DESCRIPTION OF THE TASK - Write out, word for word, every line from the one containing "zu verlängern. Konsultieren" through the last line of the records below, both ends included.

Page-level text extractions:
»»
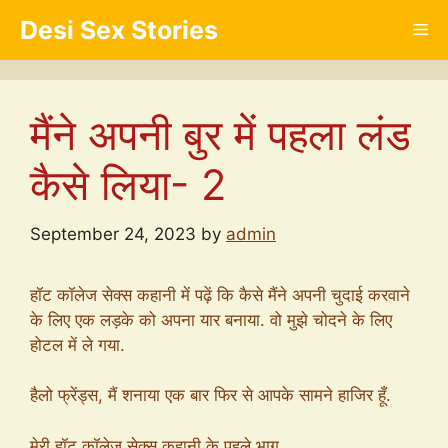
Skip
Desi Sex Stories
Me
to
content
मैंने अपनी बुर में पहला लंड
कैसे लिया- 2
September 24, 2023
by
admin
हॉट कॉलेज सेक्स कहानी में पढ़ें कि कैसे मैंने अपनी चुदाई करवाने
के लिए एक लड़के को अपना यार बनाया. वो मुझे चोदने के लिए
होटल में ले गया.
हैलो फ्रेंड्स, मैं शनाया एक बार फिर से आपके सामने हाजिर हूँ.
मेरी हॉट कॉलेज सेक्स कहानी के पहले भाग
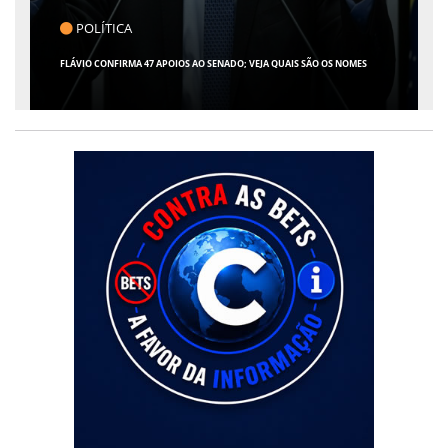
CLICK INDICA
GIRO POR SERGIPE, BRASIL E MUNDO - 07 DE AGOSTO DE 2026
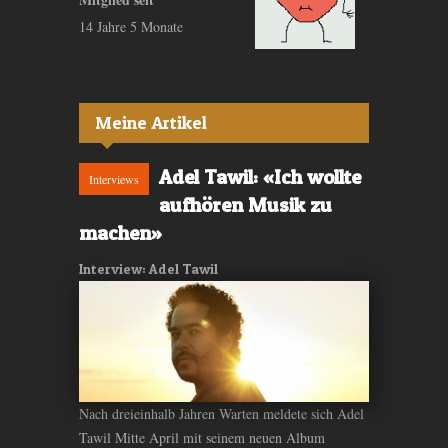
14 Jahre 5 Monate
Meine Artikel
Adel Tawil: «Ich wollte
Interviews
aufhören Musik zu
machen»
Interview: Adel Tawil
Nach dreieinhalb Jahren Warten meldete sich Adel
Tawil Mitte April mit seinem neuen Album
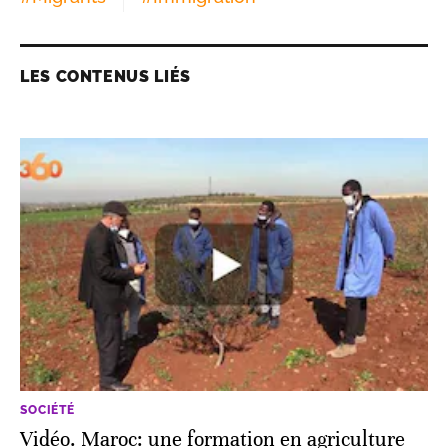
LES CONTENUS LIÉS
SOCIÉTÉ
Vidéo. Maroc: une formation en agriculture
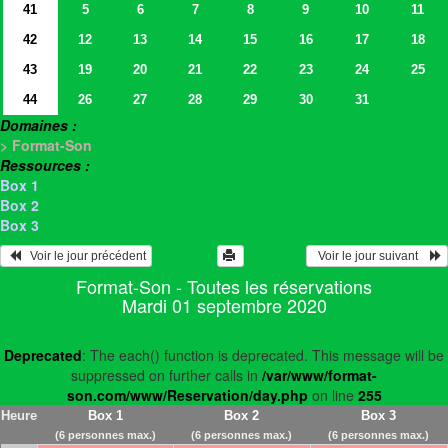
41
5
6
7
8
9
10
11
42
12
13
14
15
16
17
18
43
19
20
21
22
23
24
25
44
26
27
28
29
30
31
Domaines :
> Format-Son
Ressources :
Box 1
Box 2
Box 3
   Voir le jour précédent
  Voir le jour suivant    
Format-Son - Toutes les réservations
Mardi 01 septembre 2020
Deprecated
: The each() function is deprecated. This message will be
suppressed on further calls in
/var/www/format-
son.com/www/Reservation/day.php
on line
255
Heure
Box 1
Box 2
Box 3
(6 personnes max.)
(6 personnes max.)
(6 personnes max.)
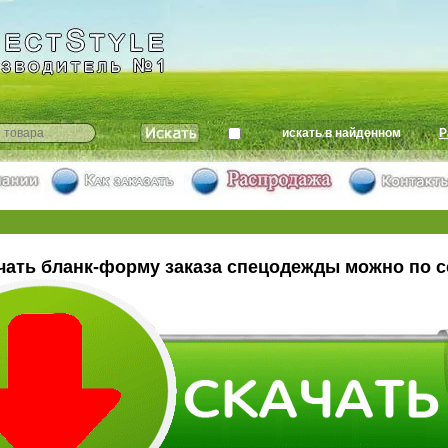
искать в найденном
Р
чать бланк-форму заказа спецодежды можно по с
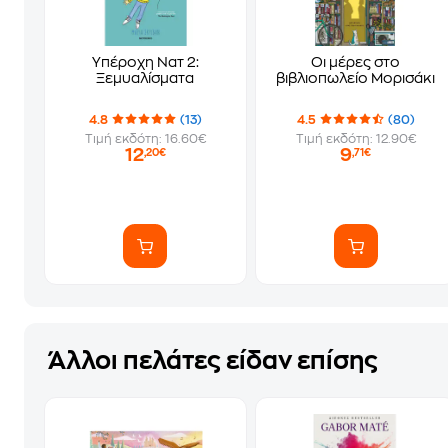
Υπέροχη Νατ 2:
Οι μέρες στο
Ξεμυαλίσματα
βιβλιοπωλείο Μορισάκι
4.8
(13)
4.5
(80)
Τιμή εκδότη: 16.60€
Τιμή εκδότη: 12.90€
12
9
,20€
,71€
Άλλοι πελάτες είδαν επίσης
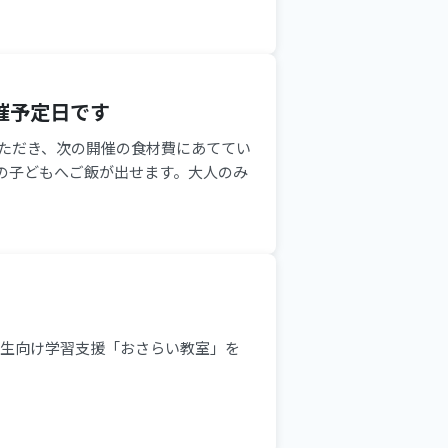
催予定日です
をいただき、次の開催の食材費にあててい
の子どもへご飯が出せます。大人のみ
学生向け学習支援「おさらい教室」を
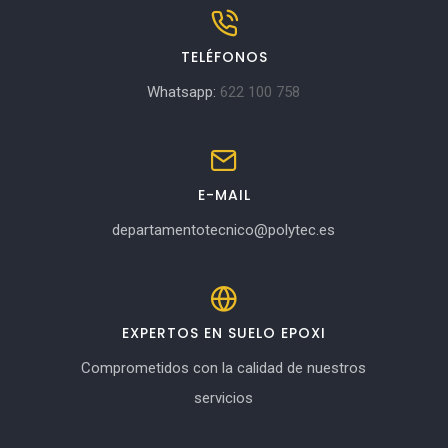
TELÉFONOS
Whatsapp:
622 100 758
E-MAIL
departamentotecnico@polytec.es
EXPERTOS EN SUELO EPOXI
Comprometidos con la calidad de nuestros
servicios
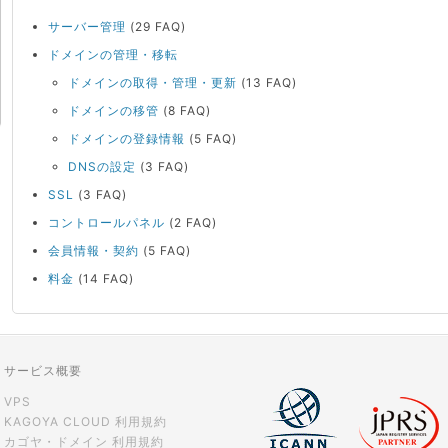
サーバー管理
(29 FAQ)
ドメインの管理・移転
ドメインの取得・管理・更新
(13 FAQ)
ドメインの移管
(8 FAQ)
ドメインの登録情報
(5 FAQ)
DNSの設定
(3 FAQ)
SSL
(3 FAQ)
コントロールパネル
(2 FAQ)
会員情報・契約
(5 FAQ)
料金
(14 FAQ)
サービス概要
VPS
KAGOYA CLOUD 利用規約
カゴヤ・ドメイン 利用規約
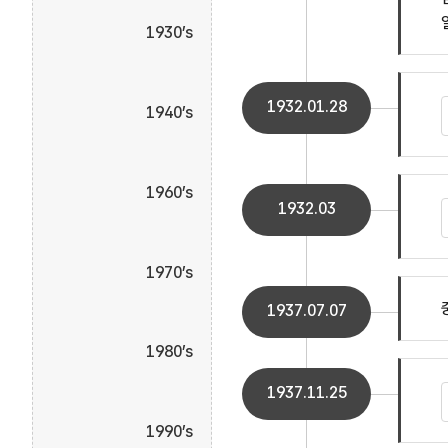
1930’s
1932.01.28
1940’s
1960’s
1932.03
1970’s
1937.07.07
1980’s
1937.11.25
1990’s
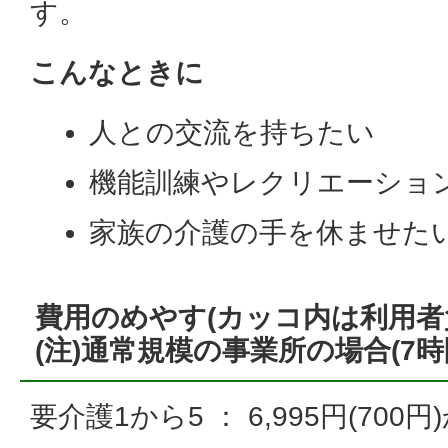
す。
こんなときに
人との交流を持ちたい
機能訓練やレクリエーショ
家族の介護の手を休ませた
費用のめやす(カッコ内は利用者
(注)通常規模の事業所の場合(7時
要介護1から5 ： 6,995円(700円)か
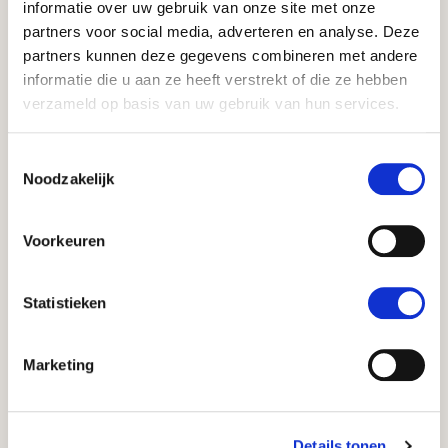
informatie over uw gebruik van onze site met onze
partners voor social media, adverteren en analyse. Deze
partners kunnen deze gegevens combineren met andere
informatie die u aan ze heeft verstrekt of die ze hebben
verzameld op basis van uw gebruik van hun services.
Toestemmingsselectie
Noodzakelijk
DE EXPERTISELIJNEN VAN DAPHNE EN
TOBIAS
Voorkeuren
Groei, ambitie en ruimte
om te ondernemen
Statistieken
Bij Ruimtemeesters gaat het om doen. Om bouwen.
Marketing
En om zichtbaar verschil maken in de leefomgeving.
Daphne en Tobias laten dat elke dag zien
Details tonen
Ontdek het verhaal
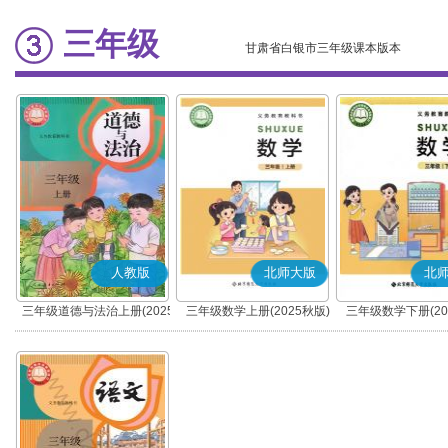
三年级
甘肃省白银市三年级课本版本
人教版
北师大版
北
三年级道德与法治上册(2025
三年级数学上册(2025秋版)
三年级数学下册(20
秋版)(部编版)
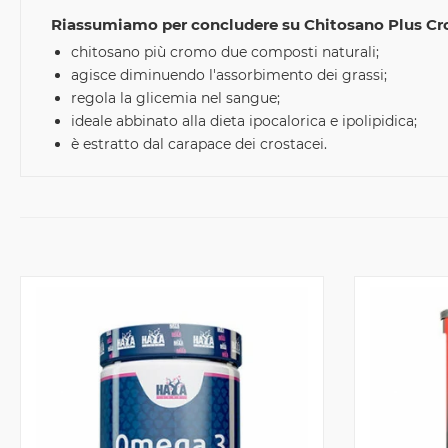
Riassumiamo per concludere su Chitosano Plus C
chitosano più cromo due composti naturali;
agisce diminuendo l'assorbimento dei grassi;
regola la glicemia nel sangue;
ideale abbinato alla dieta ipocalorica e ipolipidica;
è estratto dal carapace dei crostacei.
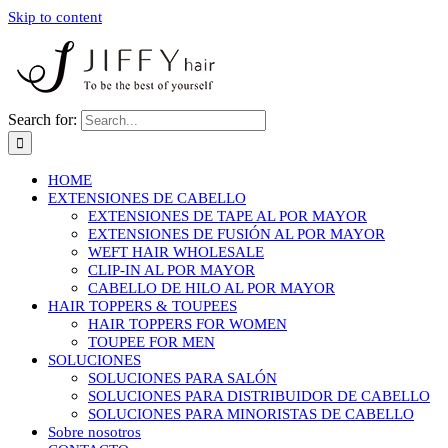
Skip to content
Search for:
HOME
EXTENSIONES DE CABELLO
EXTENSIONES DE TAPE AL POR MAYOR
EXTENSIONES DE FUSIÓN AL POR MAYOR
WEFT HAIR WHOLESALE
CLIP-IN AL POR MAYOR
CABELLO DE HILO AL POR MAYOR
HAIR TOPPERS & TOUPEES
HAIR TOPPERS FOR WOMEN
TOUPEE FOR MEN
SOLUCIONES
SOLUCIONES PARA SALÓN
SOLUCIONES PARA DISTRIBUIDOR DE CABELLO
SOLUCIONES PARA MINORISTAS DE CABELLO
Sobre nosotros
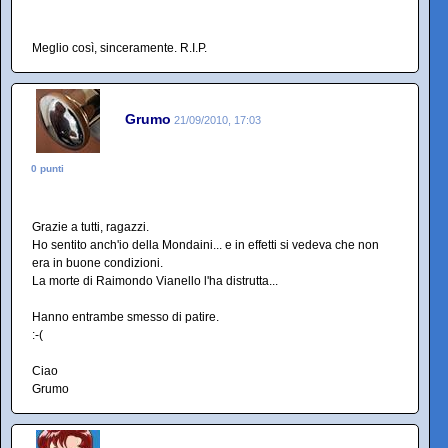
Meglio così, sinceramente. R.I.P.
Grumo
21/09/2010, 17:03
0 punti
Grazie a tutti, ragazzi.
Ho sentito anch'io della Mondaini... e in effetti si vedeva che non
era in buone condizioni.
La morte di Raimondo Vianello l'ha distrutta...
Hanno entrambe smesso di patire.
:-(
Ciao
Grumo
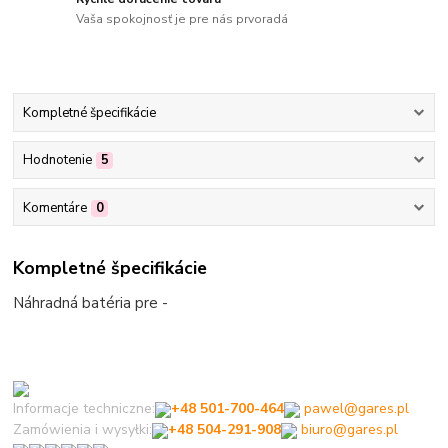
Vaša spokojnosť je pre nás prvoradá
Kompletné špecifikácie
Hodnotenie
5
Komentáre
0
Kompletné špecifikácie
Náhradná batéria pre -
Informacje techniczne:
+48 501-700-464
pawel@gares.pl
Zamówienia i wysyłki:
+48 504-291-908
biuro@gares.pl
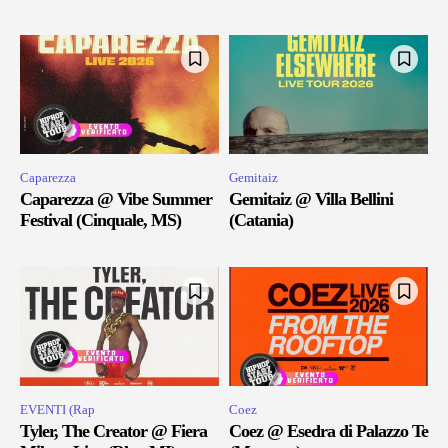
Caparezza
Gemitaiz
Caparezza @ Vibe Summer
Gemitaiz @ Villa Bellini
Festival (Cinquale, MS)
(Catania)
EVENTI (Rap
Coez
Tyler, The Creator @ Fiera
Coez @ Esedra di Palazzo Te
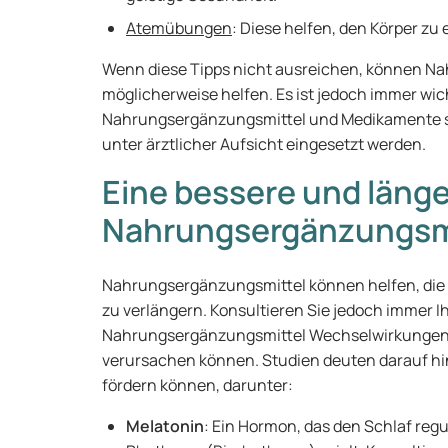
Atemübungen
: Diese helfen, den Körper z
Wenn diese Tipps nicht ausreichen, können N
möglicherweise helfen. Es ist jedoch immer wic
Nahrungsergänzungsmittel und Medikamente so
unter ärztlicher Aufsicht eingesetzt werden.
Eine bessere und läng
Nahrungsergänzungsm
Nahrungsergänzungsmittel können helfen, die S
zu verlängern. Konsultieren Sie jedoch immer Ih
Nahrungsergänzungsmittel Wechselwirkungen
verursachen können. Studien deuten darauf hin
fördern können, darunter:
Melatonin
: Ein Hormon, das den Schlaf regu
««
SOLUTION FOR THIS PROBLEM -
zu verlängern. Konsultieren Sie jedoch immer Ih
Nahrungsergänzungsmittel Wechselwirkungen
verursachen können. Studien deuten darauf hin
fördern können, darunter:
Melatonin
: Ein Hormon, das den Schlaf regu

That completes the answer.